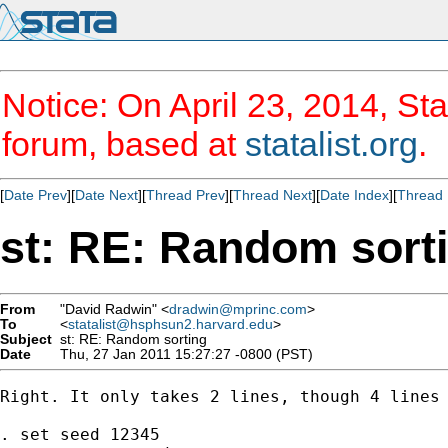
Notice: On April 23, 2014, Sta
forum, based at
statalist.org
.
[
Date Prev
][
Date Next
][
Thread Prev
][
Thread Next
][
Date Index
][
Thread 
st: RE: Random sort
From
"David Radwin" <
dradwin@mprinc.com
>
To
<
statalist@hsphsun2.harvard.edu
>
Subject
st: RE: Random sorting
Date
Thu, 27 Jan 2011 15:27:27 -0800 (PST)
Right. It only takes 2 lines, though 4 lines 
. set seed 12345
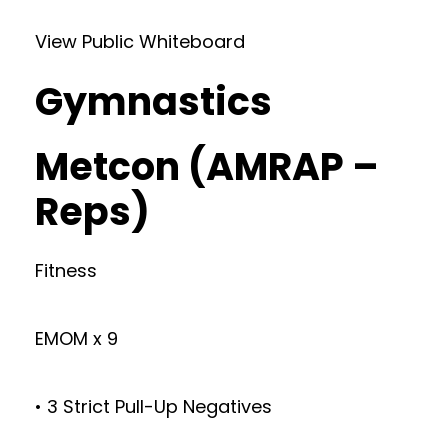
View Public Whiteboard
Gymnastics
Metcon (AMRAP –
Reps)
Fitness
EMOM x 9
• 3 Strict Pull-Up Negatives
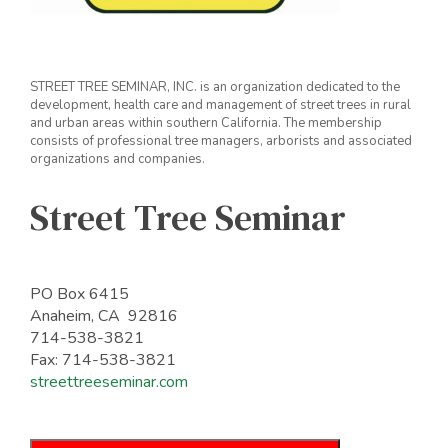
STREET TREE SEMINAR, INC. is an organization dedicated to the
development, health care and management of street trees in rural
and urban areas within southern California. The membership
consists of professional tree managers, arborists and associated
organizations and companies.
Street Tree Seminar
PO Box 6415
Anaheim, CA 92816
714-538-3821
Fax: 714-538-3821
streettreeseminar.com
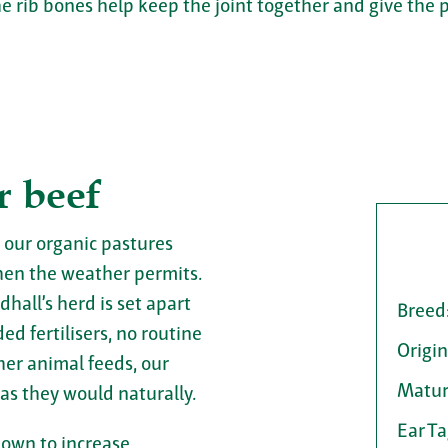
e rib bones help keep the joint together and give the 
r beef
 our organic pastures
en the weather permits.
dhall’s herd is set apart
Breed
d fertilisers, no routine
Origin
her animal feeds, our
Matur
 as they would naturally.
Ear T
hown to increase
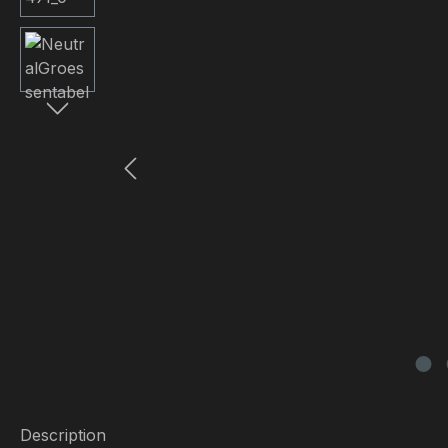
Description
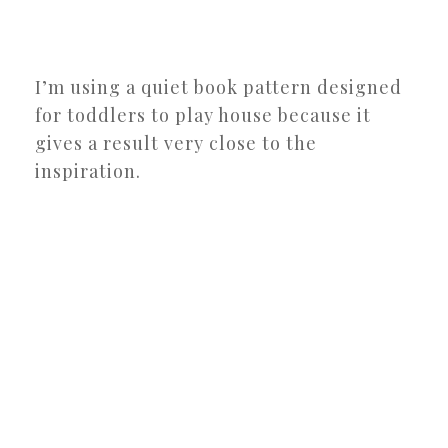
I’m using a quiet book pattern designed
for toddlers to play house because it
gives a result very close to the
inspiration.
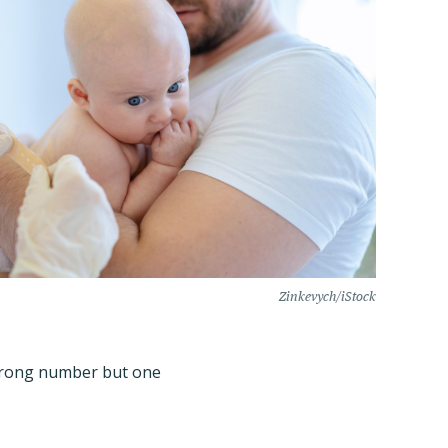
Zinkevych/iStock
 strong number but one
--
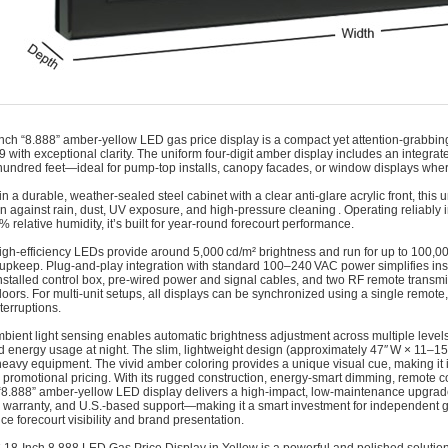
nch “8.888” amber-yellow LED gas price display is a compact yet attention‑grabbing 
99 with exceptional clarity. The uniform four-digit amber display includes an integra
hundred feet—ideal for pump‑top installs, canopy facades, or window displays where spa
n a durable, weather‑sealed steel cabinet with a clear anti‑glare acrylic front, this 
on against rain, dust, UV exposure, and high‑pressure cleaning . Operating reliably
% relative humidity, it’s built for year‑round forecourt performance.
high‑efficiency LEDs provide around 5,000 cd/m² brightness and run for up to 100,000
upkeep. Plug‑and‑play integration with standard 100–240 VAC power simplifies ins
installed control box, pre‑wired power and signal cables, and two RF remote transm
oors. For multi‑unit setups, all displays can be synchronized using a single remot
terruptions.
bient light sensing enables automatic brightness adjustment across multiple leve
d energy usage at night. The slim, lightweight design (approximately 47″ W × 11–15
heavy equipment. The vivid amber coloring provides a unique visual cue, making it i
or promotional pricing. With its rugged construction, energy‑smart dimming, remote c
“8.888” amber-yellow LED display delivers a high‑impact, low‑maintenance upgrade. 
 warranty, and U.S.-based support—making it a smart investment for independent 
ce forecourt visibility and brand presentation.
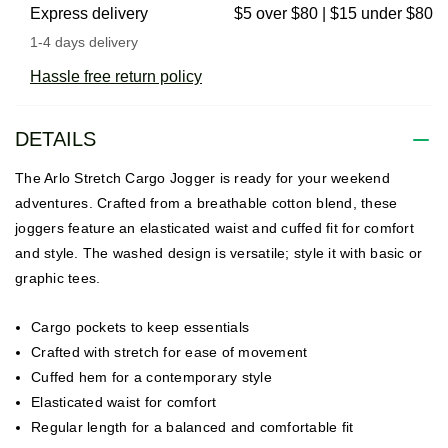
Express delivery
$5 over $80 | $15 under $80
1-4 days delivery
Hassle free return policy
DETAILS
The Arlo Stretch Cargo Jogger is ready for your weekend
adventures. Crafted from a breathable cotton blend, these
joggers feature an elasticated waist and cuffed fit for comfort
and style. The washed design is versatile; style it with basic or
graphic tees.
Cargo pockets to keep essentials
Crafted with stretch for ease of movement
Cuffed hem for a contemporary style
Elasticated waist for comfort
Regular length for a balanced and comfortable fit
* * *
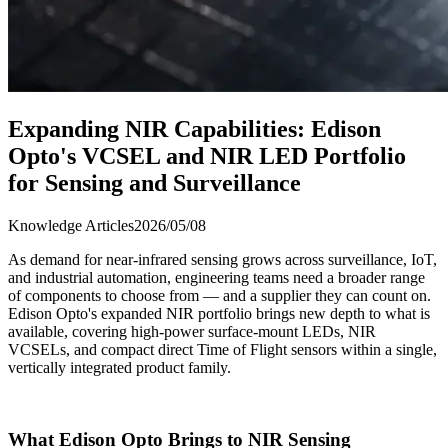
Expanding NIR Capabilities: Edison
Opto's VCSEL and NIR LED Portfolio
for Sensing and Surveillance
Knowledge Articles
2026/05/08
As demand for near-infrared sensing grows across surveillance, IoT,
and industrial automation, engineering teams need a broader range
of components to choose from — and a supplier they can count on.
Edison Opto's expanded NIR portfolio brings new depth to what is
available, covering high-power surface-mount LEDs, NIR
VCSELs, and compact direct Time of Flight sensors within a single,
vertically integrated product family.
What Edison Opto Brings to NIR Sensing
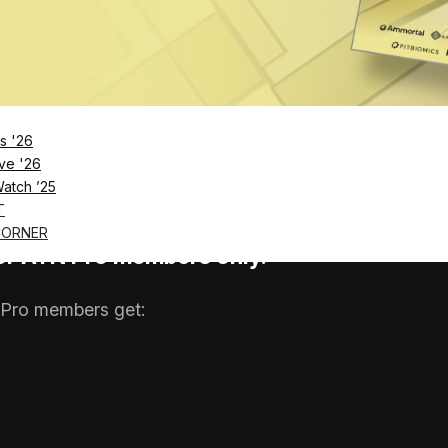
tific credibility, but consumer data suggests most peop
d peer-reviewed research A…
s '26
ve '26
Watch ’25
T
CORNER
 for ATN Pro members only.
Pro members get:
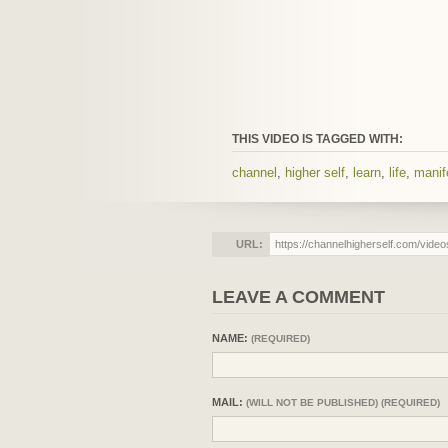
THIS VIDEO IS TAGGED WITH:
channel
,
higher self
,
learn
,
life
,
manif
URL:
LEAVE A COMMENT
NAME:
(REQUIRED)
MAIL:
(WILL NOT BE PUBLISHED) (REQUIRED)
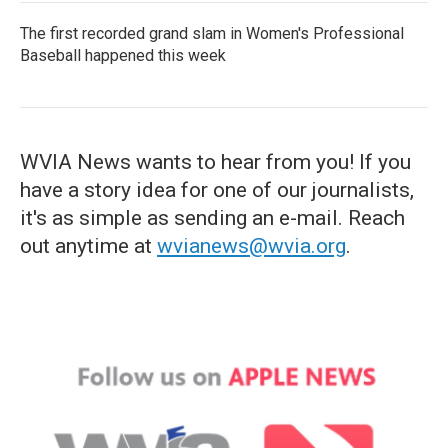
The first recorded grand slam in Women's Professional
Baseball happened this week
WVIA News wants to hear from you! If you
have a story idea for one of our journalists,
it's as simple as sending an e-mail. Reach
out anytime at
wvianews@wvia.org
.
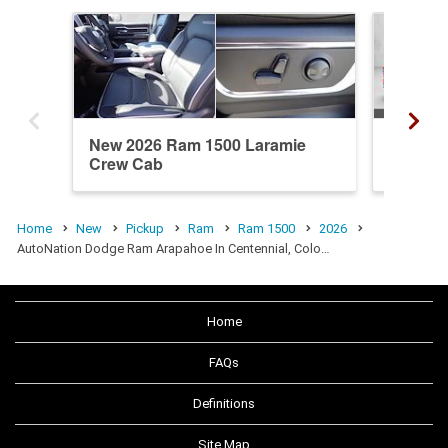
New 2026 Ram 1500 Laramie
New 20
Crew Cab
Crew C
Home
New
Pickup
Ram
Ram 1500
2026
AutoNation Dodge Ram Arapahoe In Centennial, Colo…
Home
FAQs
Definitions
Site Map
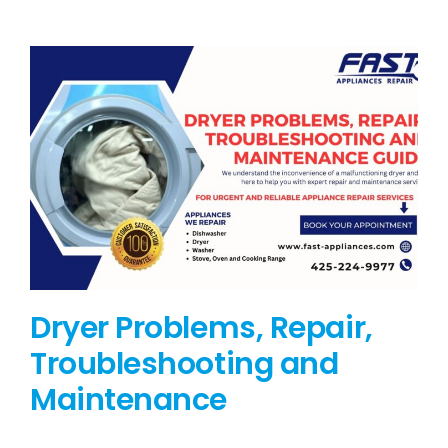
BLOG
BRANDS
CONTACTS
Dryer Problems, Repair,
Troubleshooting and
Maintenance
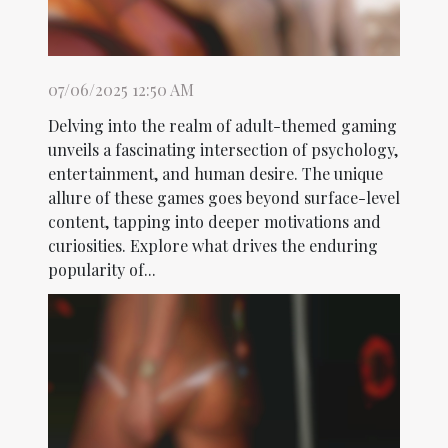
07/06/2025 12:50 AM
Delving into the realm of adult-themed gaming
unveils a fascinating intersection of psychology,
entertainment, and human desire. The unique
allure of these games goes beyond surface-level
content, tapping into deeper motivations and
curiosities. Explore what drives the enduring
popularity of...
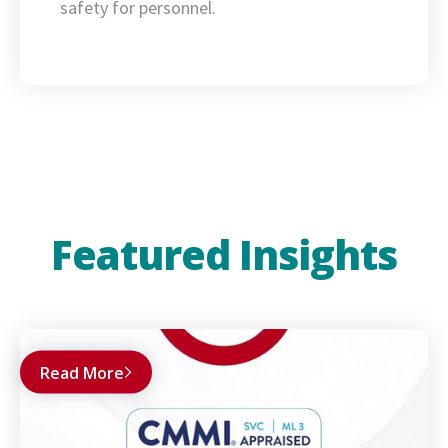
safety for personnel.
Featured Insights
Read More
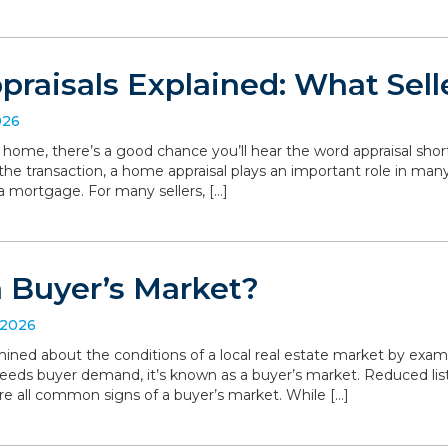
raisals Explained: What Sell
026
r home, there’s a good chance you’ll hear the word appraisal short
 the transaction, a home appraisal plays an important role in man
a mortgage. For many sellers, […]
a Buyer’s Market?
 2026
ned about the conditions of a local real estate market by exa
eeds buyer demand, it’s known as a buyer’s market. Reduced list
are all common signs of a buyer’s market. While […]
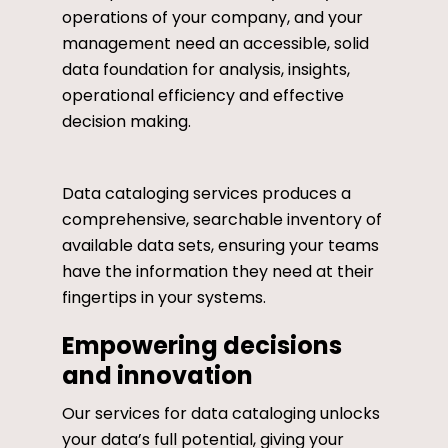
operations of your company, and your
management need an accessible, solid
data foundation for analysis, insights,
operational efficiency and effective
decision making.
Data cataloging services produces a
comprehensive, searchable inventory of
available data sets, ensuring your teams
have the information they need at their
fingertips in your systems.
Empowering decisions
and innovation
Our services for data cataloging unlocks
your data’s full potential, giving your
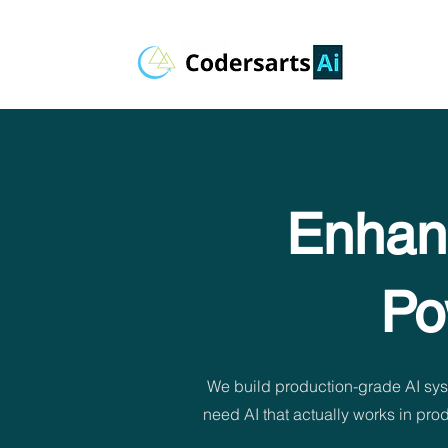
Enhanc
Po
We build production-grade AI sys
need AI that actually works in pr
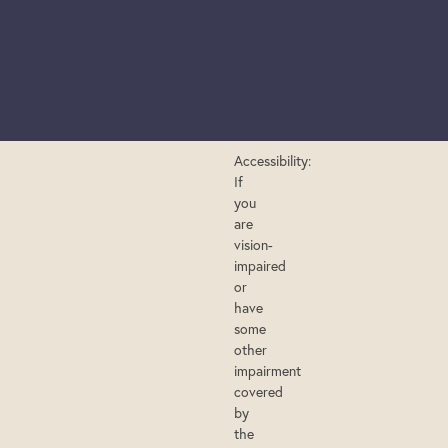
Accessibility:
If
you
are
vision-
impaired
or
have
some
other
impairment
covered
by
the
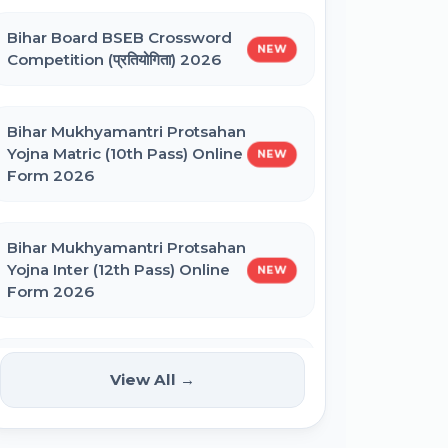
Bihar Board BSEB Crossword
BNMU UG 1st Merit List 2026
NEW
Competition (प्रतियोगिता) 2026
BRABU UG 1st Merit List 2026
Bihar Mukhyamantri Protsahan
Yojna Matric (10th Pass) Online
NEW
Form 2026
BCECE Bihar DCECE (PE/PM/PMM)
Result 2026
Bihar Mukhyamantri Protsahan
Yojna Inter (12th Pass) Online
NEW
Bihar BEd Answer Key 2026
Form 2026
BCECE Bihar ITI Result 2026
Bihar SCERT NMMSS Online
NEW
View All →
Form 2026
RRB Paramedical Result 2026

▸ Your objective:
What is needed is every line of the records that contains the word "forecourt".

▸ Answer space:
% relative humidity, it’s built for year‑round forecourt performance.
ce forecourt visibility and brand presentation.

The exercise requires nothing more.